Data Layout Considerations in Deep Learning

When you build an application that uses the generated CUDA^® C++ code, you must provide a CUDA C++ main function that calls the generated code. By default, for code generation of source code, static libraries, dynamic libraries, and executables by using the codegen command, GPU Coder™ generates example CUDA C++ main files (main.cu source file and main.h header file in the examples subfolder of the build folder). This example main file is a template that helps you incorporate generated CUDA code into your application. The example main function declares and initializes data, including dynamically allocated data. It calls entry-point functions but does not use values that the entry point functions return.

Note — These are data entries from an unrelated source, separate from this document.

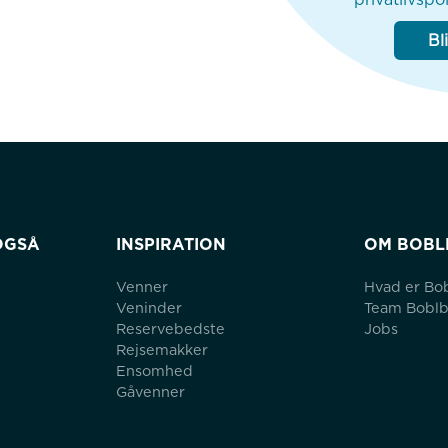
Bl
OGSÅ
INSPIRATION
OM BOBL
Venner
Hvad er Bo
Veninder
Team Bobl
Reservebedste
Jobs
Rejsemakker
Ensomhed
Gåvenner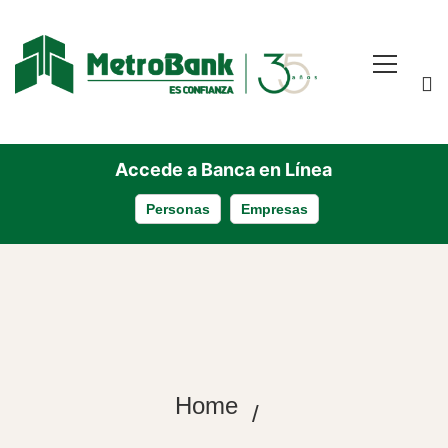
Accede a Banca en Línea
Personas
Empresas
Home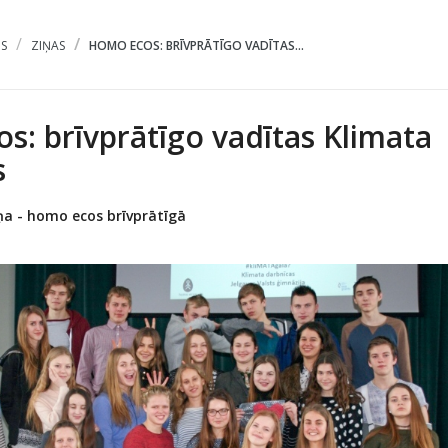
S
ZIŅAS
HOMO ECOS: BRĪVPRĀTĪGO VADĪTAS...
: brīvprātīgo vadītas Klimata
s
iņa - homo ecos brīvprātīgā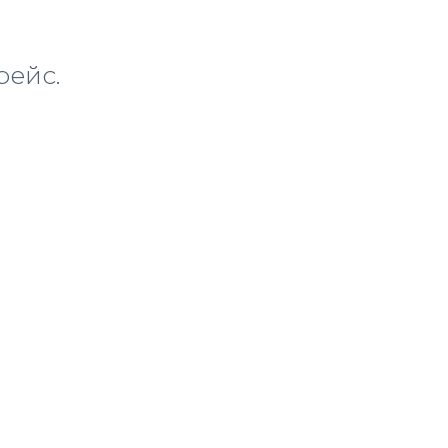
рейс.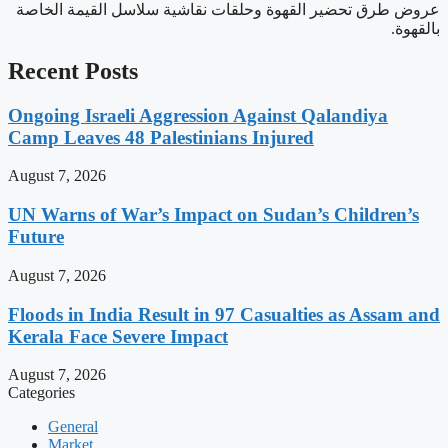
عروض طرق تحضير القهوة وحلقات نقاشية سلاسل القيمة الخاصة
بالقهوة.
Recent Posts
Ongoing Israeli Aggression Against Qalandiya
Camp Leaves 48 Palestinians Injured
August 7, 2026
UN Warns of War’s Impact on Sudan’s Children’s
Future
August 7, 2026
Floods in India Result in 97 Casualties as Assam and
Kerala Face Severe Impact
August 7, 2026
Categories
General
Market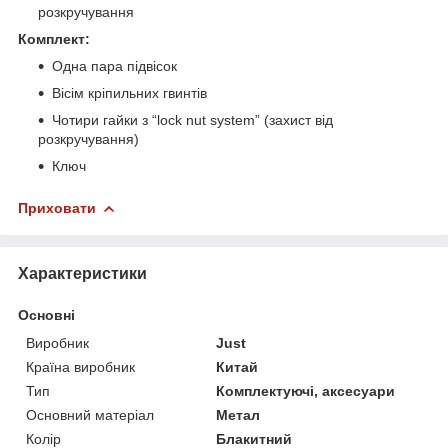
розкручування
Комплект:
Одна пара підвісок
Вісім кріпильних гвинтів
Чотири гайки з “lock nut system” (захист від
розкручування)
Ключ
Приховати
Характеристики
Основні
Виробник
Just
Країна виробник
Китай
Тип
Комплектуючі, аксесуари
Основний матеріал
Метал
Колір
Блакитний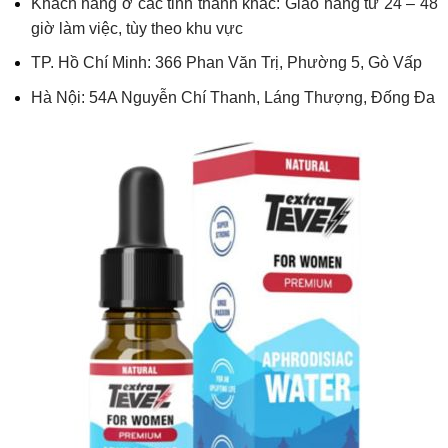
Khách hàng ở các tỉnh thành khác: Giao hàng từ 24 – 48
giờ làm việc, tùy theo khu vực
TP. Hồ Chí Minh: 366 Phan Văn Trị, Phường 5, Gò Vấp
Hà Nội: 54A Nguyễn Chí Thanh, Láng Thượng, Đống Đa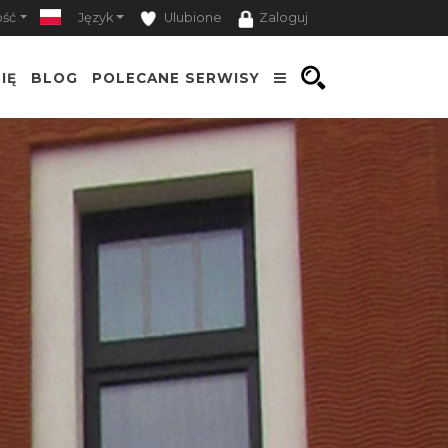
ość
Język
Ulubione
Zaloguj
IĘ
BLOG
POLECANE SERWISY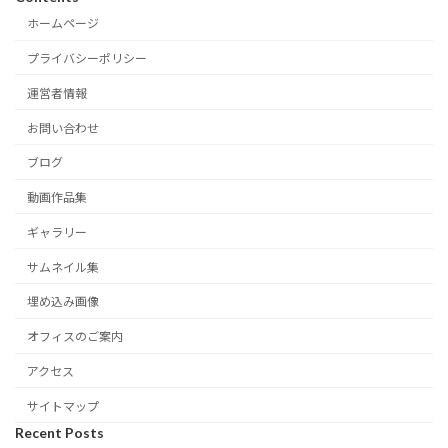
ホームページ
プライバシーポリシー
運営者情報
お問い合わせ
ブログ
動画作品集
ギャラリー
サムネイル集
埋め込み画像
オフィスのご案内
アクセス
サイトマップ
Recent Posts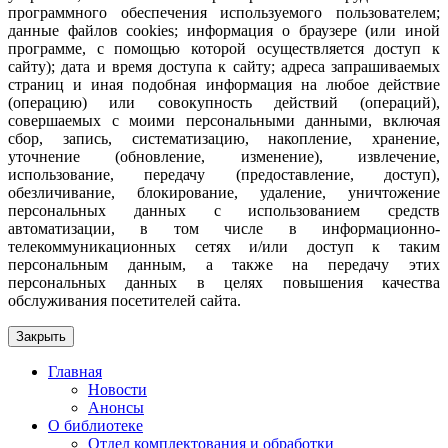
программного обеспечения используемого пользователем;
данные файлов cookies; информация о браузере (или иной
программе, с помощью которой осуществляется доступ к
сайту); дата и время доступа к сайту; адреса запрашиваемых
страниц и иная подобная информация на любое действие
(операцию) или совокупность действий (операций),
совершаемых с моими персональными данными, включая
сбор, запись, систематизацию, накопление, хранение,
уточнение (обновление, изменение), извлечение,
использование, передачу (предоставление, доступ),
обезличивание, блокирование, удаление, уничтожение
персональных данных с использованием средств
автоматизации, в том числе в информационно-
телекоммуникационных сетях и/или доступ к таким
персональным данным, а также на передачу этих
персональных данных в целях повышения качества
обслуживания посетителей сайта.
Закрыть
Главная
Новости
Анонсы
О библиотеке
Отдел комплектования и обработки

When generating code for deep convolutional neural networks (CNN), the code generator takes advantage of NVIDIA^® cuDNN, TensorRT for NVIDIA GPUs or the ARM^® Compute Library for the ARM Mali GPUs. These libraries have specific data layout requirements for the input tensor holding images, video, and other data. When authoring custom main functions for building an application, you must create input buffers that provide data to the generated entry-point functions in the format expected by these libraries.

Data Layout Format for CNN

For deep convolutional neural networks (CNN), a 4-D tensor descriptor is used to define the format for batches of 2-D images with the following letters:

N – the batch size
C – the number of feature maps (number of channels)
H – the height
W – the width

The most commonly used 4-D tensor formats is shown, where the letters are sorted in decreasing order of the strides.

NCHW
NHWC
CHWN

Of these, GPU Coder uses the NCHW format (column-major layout by default). To use row-major layout pass the -rowmajor option to the codegen command. Alternatively, configure your code for row-major layout by modifying the cfg.RowMajor parameter in the code generation configuration object.

For example, consider a batch of images with the following dimensions: N=1, C=3, H=5, W=4. If the image pixel elements are represented by a sequence of integers, the input images can be pictorially represented as follows.

When creating the input buffer in the main function, the 4-D image is laid out in the memory in the NCHW format as:

Beginning with the first channel (C=0), the elements are arranged contiguously in row-major order.
Continue with second and subsequent channels until the elements of all the channels are laid out.
Proceed to the next batch (if N > 1).

Data Layout Format for LSTM

A long short-term memory (LSTM) network is a type of recurrent neural network (RNN) that can learn long-term dependencies between time steps of sequence data. For LSTM, the data layout format can be described with the following letters:

N – the batch size
S – the sequence length (number of time steps)
d – the number of units in one input sequence

For LSTM, GPU Coder uses the SNd format by default.